Action item: Output only the lines below from the one holding "Іграшкова дерев'яні меблі для ляльок Барбі" down to the one holding "אנו מכבדים זכויות", both end lines included and every picture dropped.

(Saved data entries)
+++

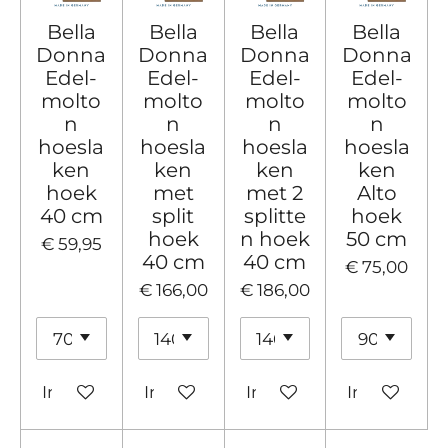
Bella
Bella
Bella
Bella
Donna
Donna
Donna
Donna
Edel-
Edel-
Edel-
Edel-
molto
molto
molto
molto
n
n
n
n
hoesla
hoesla
hoesla
hoesla
ken
ken
ken
ken
hoek
met
met 2
Alto
40 cm
split
splitte
hoek
hoek
n hoek
50 cm
€ 59,95
40 cm
40 cm
€ 75,00
€ 166,00
€ 186,00
In winkelwagen
In winkelwagen
In winkelwagen
In winkelw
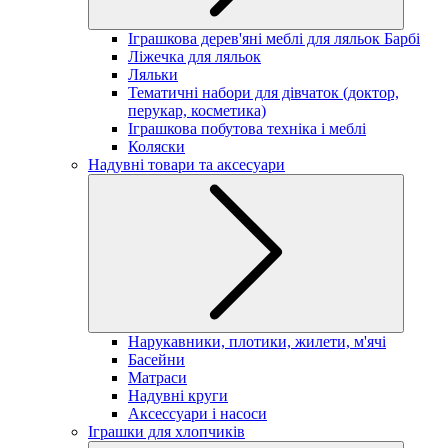
Іграшкова дерев'яні меблі для ляльок Барбі
Ліжечка для ляльок
Ляльки
Тематичні набори для дівчаток (доктор,
перукар, косметика)
Іграшкова побутова техніка і меблі
Коляски
Надувні товари та аксесуари
Нарукавники, плотики, жилети, м'ячі
Басейни
Матраси
Надувні круги
Аксессуари і насоси
Іграшки для хлопчиків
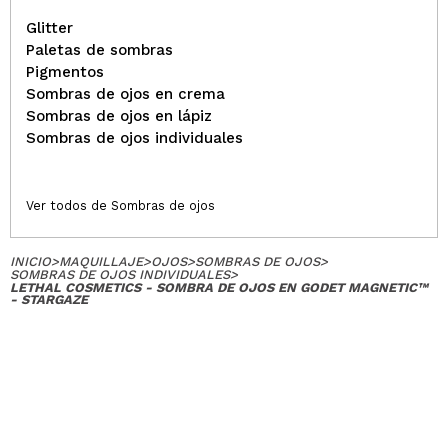
Glitter
Paletas de sombras
Pigmentos
Sombras de ojos en crema
Sombras de ojos en lápiz
Sombras de ojos individuales
Ver todos de Sombras de ojos
INICIO
>
MAQUILLAJE
>
OJOS
>
SOMBRAS DE OJOS
>
SOMBRAS DE OJOS INDIVIDUALES
>
LETHAL COSMETICS - SOMBRA DE OJOS EN GODET MAGNETIC™
- STARGAZE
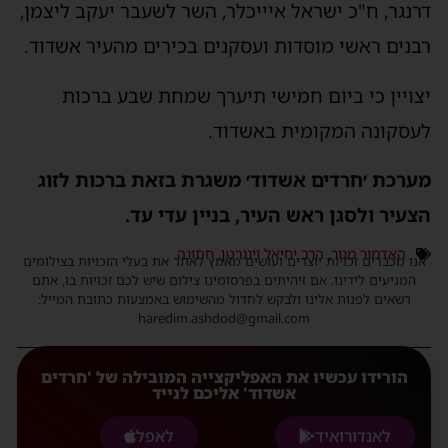
דרנגר, ח"כ ישראל איייכלר, השר לשעבר יעקב ליצמן,
רבנים ראשי מוסדות ועסקנים בכירים מהעיר אשדוד.
יצויין כי ביום חמישי תיערך שמחת שבע ברכות
לעסקונה המקומית באשדוד.
מערכת ׳חרדים אשדוד׳ משגרת בזאת ברכות לזוג
הצעיר ולסגן ראש העיר, בניין עדי עד.
האדמור מגור
,
הרב יחיאל וינגרטן
,
חתונה
אנו מכבדים זכויות יוצרים ועושים מאמץ לאתר את בעלי הזכויות בצילומים
המגיעים לידינו. אם זיהיתים בפרסומינו צילום שיש לכם זכויות בו, אתם
רשאים לפנות אלינו ולבקש לחדול מהשימוש באמצעות כתובת המייל:
haredim.ashdod@gmail.com
הורידו עכשיו את האפליקצייה המובילה של 'חרדים
אשדוד' אליכם לנייד
לאנדורואיד
לאפל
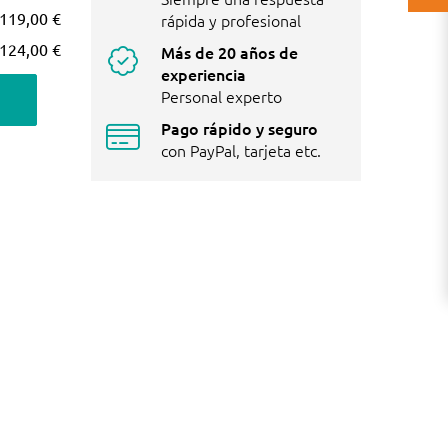
119,00 €
rápida y profesional
124,00 €
Más de 20 años de
experiencia
Personal experto
Pago rápido y seguro
con PayPal, tarjeta etc.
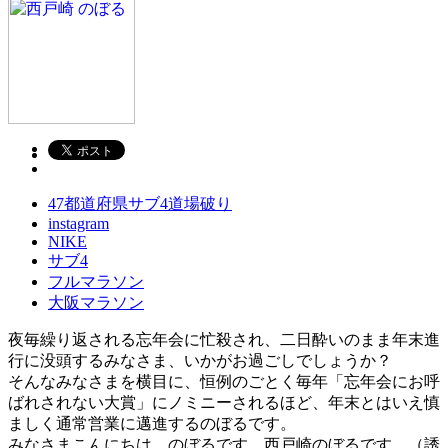
47都道府県サブ4道場破り
instagram
NIKE
サブ4
フルマラソン
大阪マラソン
夜毎繰り返される忘年会に忙殺され、二日酔いのまま年末進
行に没頭するみなさま、いかがお過ごしでしょうか？
そんなみなさまを横目に、恒例のごとく毎年「忘年会にお呼
ばれされない大賞」にノミニーされるほど、年末とはいえ慎
ましく通常営業に邁進するのぼるです。
みなさまこんにちは、のぼるです。西戸崎のぼるです。（誘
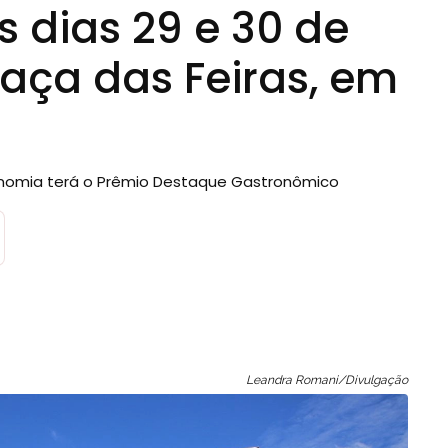
s dias 29 e 30 de
aça das Feiras, em
tronomia terá o Prêmio Destaque Gastronômico
Leandra Romani/Divulgação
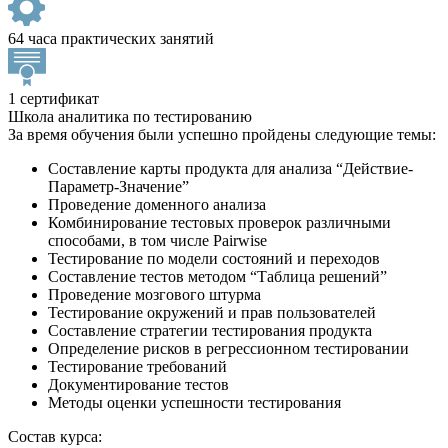
64 часа практических занятий
1 сертификат
Школа аналитика по тестированию
За время обучения были успешно пройдены следующие темы:
Составление карты продукта для анализа “Действие-
Параметр-Значение”
Проведение доменного анализа
Комбинирование тестовых проверок различными
способами, в том числе Pairwise
Тестирование по модели состояний и переходов
Составление тестов методом “Таблица решений”
Проведение мозгового штурма
Тестирование окружений и прав пользователей
Составление стратегии тестирования продукта
Определение рисков в регрессионном тестировании
Тестирование требований
Документирование тестов
Методы оценки успешности тестирования
Состав курса:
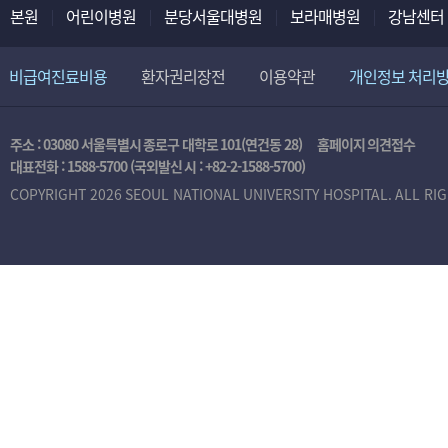
본원
어린이병원
분당서울대병원
보라매병원
강남센터
비급여진료비용
환자권리장전
이용약관
개인정보 처리
주소 : 03080 서울특별시 종로구 대학로 101(연건동 28)
홈페이지 의견접수
대표전화 :
1588-5700
(국외발신 시 :
+82-2-1588-5700
)
COPYRIGHT 2026 SEOUL NATIONAL UNIVERSITY HOSPITAL. ALL RI
본
인
인
증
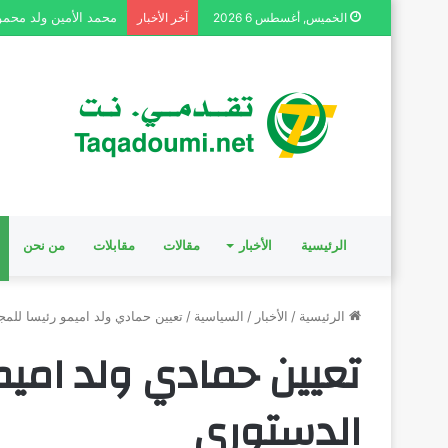
محمد الأمين ولد محمود
الخميس, أغسطس 6 2026
آخر الأخبار
الرئيسية
الأخبار
مقالات
مقابلات
من نحن
الرئيسية
/
الأخبار
/
السياسية
/
تعيين حمادي ولد اميمو رئيسا لل
تعيين حمادي ولد امي
الدستوري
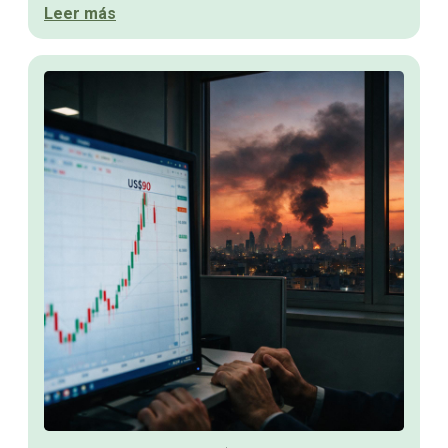
Leer más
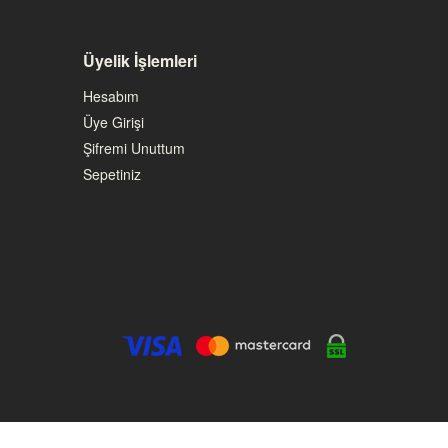
Üyelik İşlemleri
Hesabım
Üye Girişi
Şifremi Unuttum
Sepetiniz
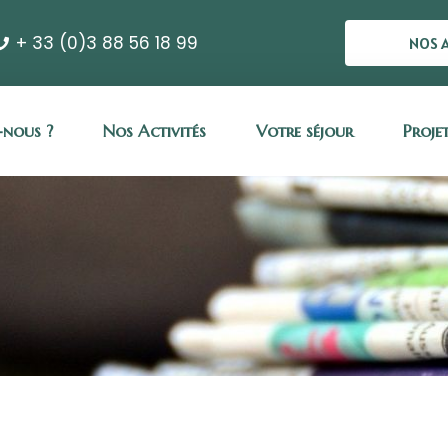
+ 33 (0)3 88 56 18 99
NOS 
nous ?
Nos Activités
Votre séjour
Proje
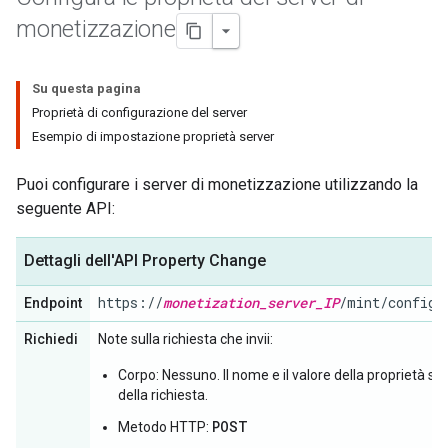
monetizzazione
Su questa pagina
Proprietà di configurazione del server
Esempio di impostazione proprietà server
Puoi configurare i server di monetizzazione utilizzando la
seguente API:
Dettagli dell'API Property Change
https://
monetization_server_IP
/mint/config/
Endpoint
Richiedi
Note sulla richiesta che invii:
Corpo: Nessuno. Il nome e il valore della proprietà so
della richiesta.
POST
Metodo HTTP:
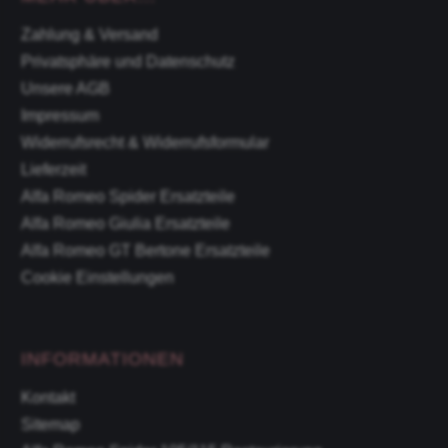
Zahlung & Versand
Privatsphäre und Datenschutz
Unsere AGB
Impressum
Widerrufsrecht & Widerrufsformular
Lieferzeit
Alfa Romeo Spider Ersatzteile
Alfa Romeo Giulia Ersatzteile
Alfa Romeo GT Bertone Ersatzteile
Cookie Einstellungen
INFORMATIONEN
Kontakt
Sitemap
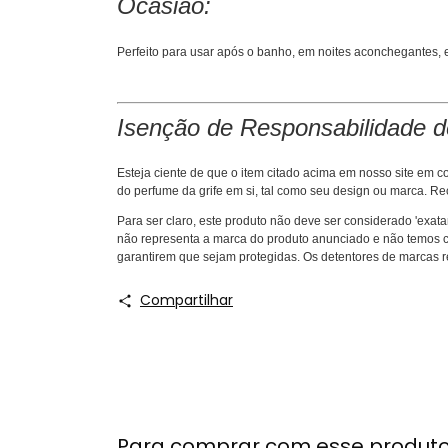
Ocasião:
Perfeito para usar após o banho, em noites aconchegantes, e
Isenção de Responsabilidade d
Esteja ciente de que o item citado acima em nosso site e
do perfume da grife em si, tal como seu design ou marca. R
Para ser claro, este produto não deve ser considerado 'exat
não representa a marca do produto anunciado e não temos co
garantirem que sejam protegidas. Os detentores de marcas r
Compartilhar
Para comprar com esse produt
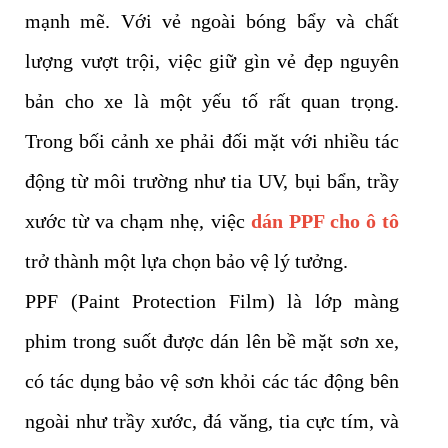
mạnh mẽ. Với vẻ ngoài bóng bẩy và chất
lượng vượt trội, việc giữ gìn vẻ đẹp nguyên
bản cho xe là một yếu tố rất quan trọng.
Trong bối cảnh xe phải đối mặt với nhiều tác
động từ môi trường như tia UV, bụi bẩn, trầy
xước từ va chạm nhẹ, việc
dán PPF cho ô tô
trở thành một lựa chọn bảo vệ lý tưởng.
PPF (Paint Protection Film) là lớp màng
phim trong suốt được dán lên bề mặt sơn xe,
có tác dụng bảo vệ sơn khỏi các tác động bên
ngoài như trầy xước, đá văng, tia cực tím, và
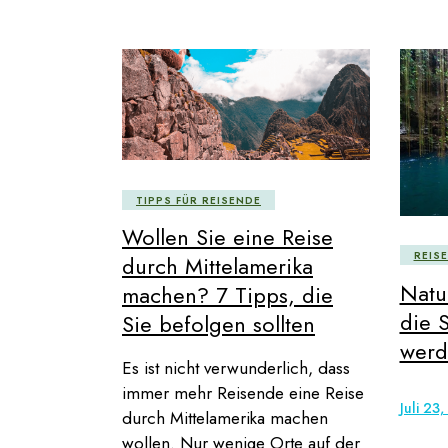
TIPPS FÜR REISENDE
Wollen Sie eine Reise
REIS
durch Mittelamerika
Natu
machen? 7 Tipps, die
die 
Sie befolgen sollten
werd
Es ist nicht verwunderlich, dass
immer mehr Reisende eine Reise
Juli 23
durch Mittelamerika machen
wollen. Nur wenige Orte auf der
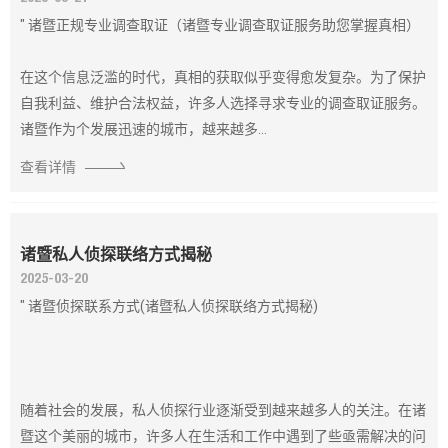
" 诸暨正规专业调查取证（诸暨专业调查取证服务助您掌握真相）
在这个信息泛滥的时代，真相的获取似乎变得愈发复杂。为了保护
自我利益、维护合法权益，许多人选择寻求专业的调查取证服务。
诸暨作为个发展迅速的城市，越来越多...
查看详情
诸暨私人侦探联络方式揭秘
2025-03-20
" 诸暨侦探联系方式(诸暨私人侦探联络方式揭秘)
随着社会的发展，私人侦探行业逐渐受到越来越多人的关注。在诸
暨这个美丽的城市，许多人在生活和工作中遇到了些亟需解决的问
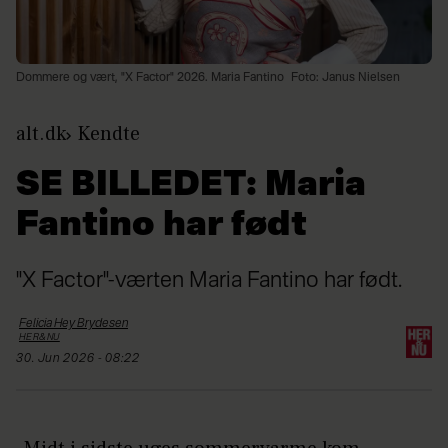
Dommere og vært, "X Factor" 2026. Maria Fantino
Foto: Janus Nielsen
alt.dk
Kendte
SE BILLEDET: Maria
Fantino har født
"X Factor"-værten Maria Fantino har født.
Felicia Hey
Brydesen
HER&NU
30. Jun 2026 - 08:22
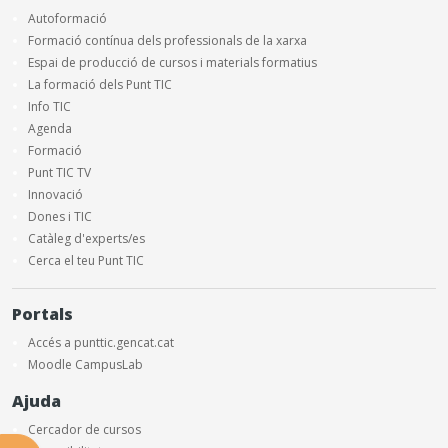
Autoformació
Formació contínua dels professionals de la xarxa
Espai de producció de cursos i materials formatius
La formació dels Punt TIC
Info TIC
Agenda
Formació
Punt TIC TV
Innovació
Dones i TIC
Catàleg d'experts/es
Cerca el teu Punt TIC
Portals
Accés a punttic.gencat.cat
Moodle CampusLab
Ajuda
Cercador de cursos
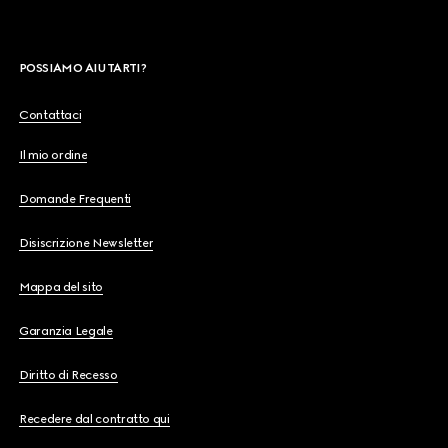
POSSIAMO AIUTARTI?
Contattaci
Il mio ordine
Domande Frequenti
Disiscrizione Newsletter
Mappa del sito
Garanzia Legale
Diritto di Recesso
Recedere dal contratto qui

+++

Task response:
Іграшкова дерев'яні меблі для ляльок Барбі
Ліжечка для ляльок
Ляльки
Тематичні набори для дівчаток (доктор,
перукар, косметика)
Іграшкова побутова техніка і меблі
Коляски
Надувні товари та аксесуари
Нарукавники, плотики, жилети, м'ячі
Басейни
Матраси
Надувні круги
Аксессуари і насоси
Іграшки для хлопчиків
Glitter
Paletas de sombras
Pigmentos
Sombras de ojos en crema
Sombras de ojos en lápiz
Sombras de ojos individuales
Ver todos de Sombras de ojos
INICIO
>
MAQUILLAJE
>
OJOS
>
SOMBRAS DE OJOS
>
SOMBRAS DE OJOS INDIVIDUALES
>
LETHAL COSMETICS - SOMBRA DE OJOS EN GODET MAGNETIC™
- STARGAZE
דרנגר, ח"כ ישראל איייכלר, השר לשעבר יעקב ליצמן,
רבנים ראשי מוסדות ועסקנים בכירים מהעיר אשדוד.
יצויין כי ביום חמישי תיערך שמחת שבע ברכות
לעסקונה המקומית באשדוד.
מערכת ׳חרדים אשדוד׳ משגרת בזאת ברכות לזוג
הצעיר ולסגן ראש העיר, בניין עדי עד.
האדמור מגור
,
הרב יחיאל וינגרטן
,
חתונה
אנו מכבדים זכויות יוצרים ועושים מאמץ לאתר את בעלי הזכויות בצילומים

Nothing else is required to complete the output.